(Collected data)
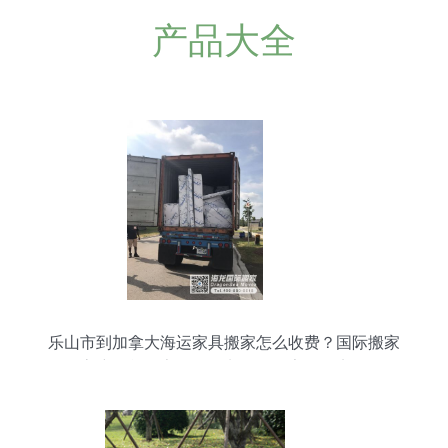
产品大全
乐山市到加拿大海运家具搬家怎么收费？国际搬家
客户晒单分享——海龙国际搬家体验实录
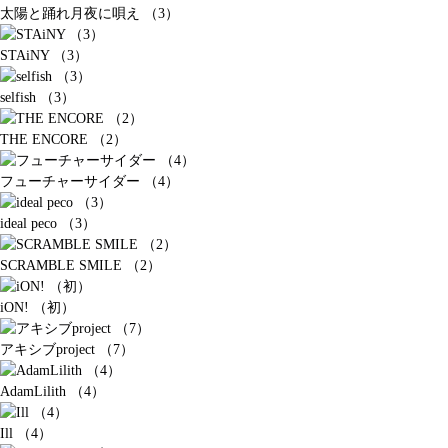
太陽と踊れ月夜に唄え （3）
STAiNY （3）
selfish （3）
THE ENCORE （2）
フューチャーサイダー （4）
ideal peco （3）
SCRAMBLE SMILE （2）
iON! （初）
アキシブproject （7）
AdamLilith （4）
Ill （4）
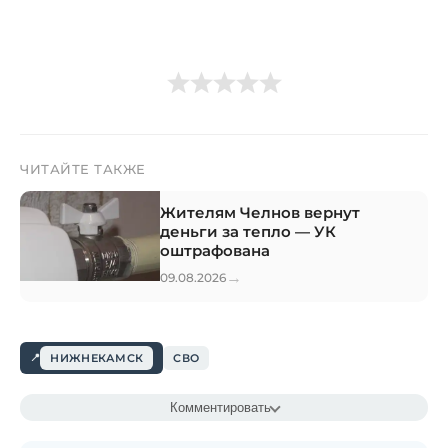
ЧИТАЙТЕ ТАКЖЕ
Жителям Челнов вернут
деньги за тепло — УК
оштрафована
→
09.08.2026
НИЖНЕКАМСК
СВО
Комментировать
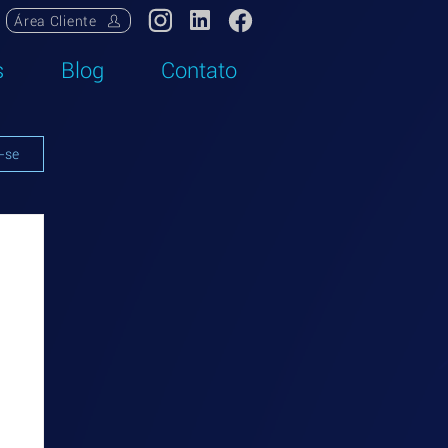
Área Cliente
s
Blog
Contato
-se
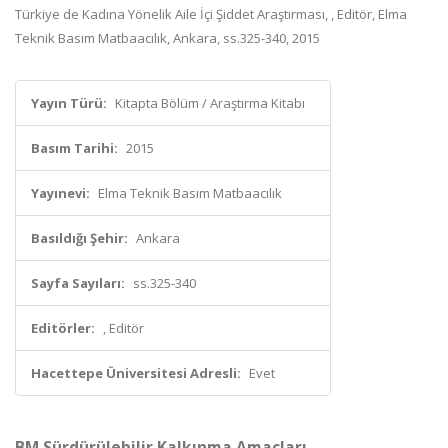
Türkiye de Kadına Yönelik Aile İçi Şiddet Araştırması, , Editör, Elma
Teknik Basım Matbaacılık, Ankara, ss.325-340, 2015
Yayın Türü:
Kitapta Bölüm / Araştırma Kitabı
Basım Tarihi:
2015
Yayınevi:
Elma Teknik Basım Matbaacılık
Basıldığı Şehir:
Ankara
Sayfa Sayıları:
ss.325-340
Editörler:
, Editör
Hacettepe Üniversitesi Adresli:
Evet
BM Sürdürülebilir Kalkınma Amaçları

Problem details: The answer is a single number, the count of lines in the records that contain the string "Ankara".

Expected answer: 2